(Beginning of RECORD SET)

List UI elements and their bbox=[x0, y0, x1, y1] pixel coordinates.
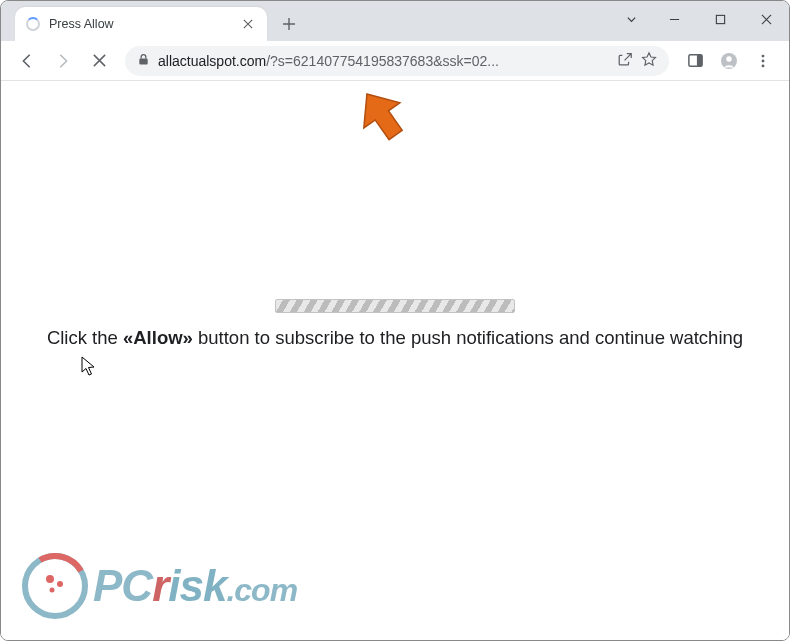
loading-bar bbox=[275, 299, 515, 313]
menu-button[interactable] bbox=[747, 46, 779, 76]
window-close-button[interactable] bbox=[743, 1, 789, 37]
svg-point-5 bbox=[726, 56, 731, 61]
text-prefix: Click the bbox=[47, 327, 123, 348]
back-button[interactable] bbox=[11, 46, 43, 76]
tab-title: Press Allow bbox=[49, 17, 231, 31]
browser-tab[interactable]: Press Allow bbox=[15, 7, 267, 41]
svg-point-12 bbox=[57, 581, 63, 587]
pcrisk-watermark: PCrisk.com bbox=[19, 550, 297, 622]
tab-close-button[interactable] bbox=[239, 15, 257, 33]
watermark-text: PCrisk.com bbox=[93, 561, 297, 611]
svg-point-8 bbox=[762, 64, 765, 67]
profile-button[interactable] bbox=[713, 46, 745, 76]
forward-button[interactable] bbox=[47, 46, 79, 76]
watermark-logo-icon bbox=[19, 550, 91, 622]
svg-rect-3 bbox=[696, 55, 701, 66]
svg-point-13 bbox=[50, 588, 55, 593]
watermark-isk: isk bbox=[168, 561, 226, 611]
new-tab-button[interactable] bbox=[275, 10, 303, 38]
window-controls bbox=[611, 1, 789, 37]
svg-point-7 bbox=[762, 59, 765, 62]
address-bar[interactable]: allactualspot.com/?s=621407754195837683&… bbox=[125, 46, 669, 76]
bookmark-button[interactable] bbox=[641, 51, 657, 71]
share-button[interactable] bbox=[617, 51, 633, 71]
watermark-dotcom: .com bbox=[226, 572, 297, 609]
toolbar: allactualspot.com/?s=621407754195837683&… bbox=[1, 41, 789, 81]
allow-word: «Allow» bbox=[123, 327, 193, 348]
svg-point-10 bbox=[19, 550, 91, 622]
url-host: allactualspot.com bbox=[158, 53, 266, 69]
tab-search-button[interactable] bbox=[611, 1, 651, 37]
url-text: allactualspot.com/?s=621407754195837683&… bbox=[158, 53, 609, 69]
side-panel-button[interactable] bbox=[679, 46, 711, 76]
text-suffix: button to subscribe to the push notifica… bbox=[193, 327, 743, 348]
svg-point-11 bbox=[46, 575, 54, 583]
svg-point-6 bbox=[762, 54, 765, 57]
svg-rect-0 bbox=[716, 15, 724, 23]
tab-loading-icon bbox=[25, 16, 41, 32]
watermark-pc: PC bbox=[93, 561, 152, 611]
svg-rect-1 bbox=[139, 58, 147, 64]
window-maximize-button[interactable] bbox=[697, 1, 743, 37]
stop-button[interactable] bbox=[83, 46, 115, 76]
url-path: /?s=621407754195837683&ssk=02... bbox=[266, 53, 499, 69]
instruction-text: Click the «Allow» button to subscribe to… bbox=[33, 327, 757, 349]
lock-icon bbox=[137, 52, 150, 70]
window-minimize-button[interactable] bbox=[651, 1, 697, 37]
watermark-r: r bbox=[152, 561, 168, 611]
titlebar: Press Allow bbox=[1, 1, 789, 41]
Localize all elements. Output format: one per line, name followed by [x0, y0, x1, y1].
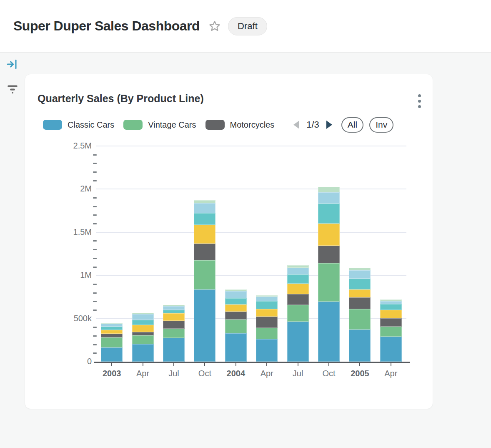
bar-segment[interactable]	[101, 334, 123, 337]
bar-segment[interactable]	[380, 318, 402, 327]
filter-icon	[6, 82, 19, 95]
bar-segment[interactable]	[225, 333, 247, 362]
side-toolbar	[5, 58, 20, 95]
bar-segment[interactable]	[380, 337, 402, 362]
page-title: Super Duper Sales Dashboard	[13, 18, 200, 34]
bar-segment[interactable]	[132, 332, 154, 335]
bar-segment[interactable]	[163, 310, 185, 313]
bar-segment[interactable]	[256, 339, 278, 362]
bar-segment[interactable]	[163, 313, 185, 321]
bar-segment[interactable]	[225, 320, 247, 333]
x-axis-tick	[328, 363, 329, 366]
bar-segment[interactable]	[380, 304, 402, 310]
bar-segment[interactable]	[287, 274, 309, 284]
bar-segment[interactable]	[287, 294, 309, 305]
chart-card: Quarterly Sales (By Product Line) Classi…	[25, 74, 433, 409]
bar-segment[interactable]	[132, 320, 154, 325]
bar-segment[interactable]	[318, 263, 340, 302]
x-axis-tick	[173, 363, 174, 366]
bar-segment[interactable]	[163, 338, 185, 362]
bar-segment[interactable]	[194, 225, 215, 244]
stacked-bar[interactable]	[132, 313, 154, 362]
bar-segment[interactable]	[318, 302, 340, 362]
bar-segment[interactable]	[349, 289, 371, 297]
bar-segment[interactable]	[256, 301, 278, 309]
y-axis-minor-tick	[93, 197, 97, 199]
bar-segment[interactable]	[225, 305, 247, 312]
bar-segment[interactable]	[163, 321, 185, 329]
stacked-bar[interactable]	[225, 289, 247, 362]
bar-segment[interactable]	[287, 322, 309, 362]
x-axis-tick	[266, 363, 267, 366]
stacked-bar[interactable]	[163, 305, 185, 362]
stacked-bar[interactable]	[194, 200, 215, 362]
bar-segment[interactable]	[256, 297, 278, 301]
bar-segment[interactable]	[318, 204, 340, 224]
y-axis-minor-tick	[93, 310, 97, 311]
bar-segment[interactable]	[318, 224, 340, 246]
bar-segment[interactable]	[287, 268, 309, 274]
bar-segment[interactable]	[225, 291, 247, 298]
bar-segment[interactable]	[256, 328, 278, 339]
stacked-bar[interactable]	[256, 295, 278, 362]
collapse-panel-button[interactable]	[6, 58, 19, 71]
bar-segment[interactable]	[101, 330, 123, 334]
bar-segment[interactable]	[349, 330, 371, 362]
y-axis-label: 1M	[25, 270, 92, 280]
chart: 2.5M2M1.5M1M500k02003AprJulOct2004AprJul…	[25, 74, 433, 409]
y-axis-minor-tick	[93, 301, 97, 302]
gridline	[96, 189, 406, 189]
bar-segment[interactable]	[287, 305, 309, 322]
bar-segment[interactable]	[349, 279, 371, 289]
y-axis-minor-tick	[93, 206, 97, 207]
bar-segment[interactable]	[380, 301, 402, 304]
bar-segment[interactable]	[163, 306, 185, 310]
bar-segment[interactable]	[194, 260, 215, 289]
y-axis-minor-tick	[93, 240, 97, 242]
y-axis-minor-tick	[93, 258, 97, 259]
y-axis-label: 2.5M	[25, 141, 92, 151]
y-axis-label: 0	[25, 357, 92, 366]
bar-segment[interactable]	[132, 335, 154, 344]
y-axis-label: 1.5M	[25, 227, 92, 237]
bar-segment[interactable]	[349, 309, 371, 330]
bar-segment[interactable]	[132, 325, 154, 332]
stacked-bar[interactable]	[318, 187, 340, 362]
stacked-bar[interactable]	[101, 323, 123, 362]
x-axis-line	[94, 362, 410, 363]
filter-button[interactable]	[6, 82, 19, 95]
bar-segment[interactable]	[318, 246, 340, 263]
page-header: Super Duper Sales Dashboard Draft	[0, 0, 491, 53]
bar-segment[interactable]	[256, 309, 278, 317]
bar-segment[interactable]	[101, 327, 123, 330]
bar-segment[interactable]	[318, 187, 340, 192]
bar-segment[interactable]	[132, 344, 154, 362]
gridline	[96, 146, 406, 146]
bar-segment[interactable]	[101, 347, 123, 362]
bar-segment[interactable]	[194, 289, 215, 362]
x-axis-tick	[204, 363, 205, 366]
bar-segment[interactable]	[132, 314, 154, 320]
bar-segment[interactable]	[380, 327, 402, 337]
bar-segment[interactable]	[380, 310, 402, 318]
stacked-bar[interactable]	[349, 268, 371, 362]
bar-segment[interactable]	[101, 324, 123, 327]
stacked-bar[interactable]	[380, 300, 402, 362]
bar-segment[interactable]	[256, 317, 278, 328]
bar-segment[interactable]	[287, 284, 309, 294]
bar-segment[interactable]	[101, 337, 123, 347]
bar-segment[interactable]	[225, 298, 247, 305]
x-axis-tick	[111, 363, 112, 366]
bar-segment[interactable]	[349, 297, 371, 309]
bar-segment[interactable]	[194, 244, 215, 260]
bar-segment[interactable]	[194, 203, 215, 213]
bar-segment[interactable]	[163, 329, 185, 338]
bar-segment[interactable]	[349, 270, 371, 279]
stacked-bar[interactable]	[287, 265, 309, 362]
bar-segment[interactable]	[225, 312, 247, 320]
bar-segment[interactable]	[318, 192, 340, 204]
bar-segment[interactable]	[194, 213, 215, 225]
favorite-star-icon[interactable]	[208, 20, 221, 33]
bar-segment[interactable]	[194, 200, 215, 203]
y-axis-minor-tick	[93, 171, 97, 173]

(End of RECORD SET)

● **ASSIGNMENT**: Go through the listing and work out how many lines include the string "panel". Give only the number.

● **REPLY**: 2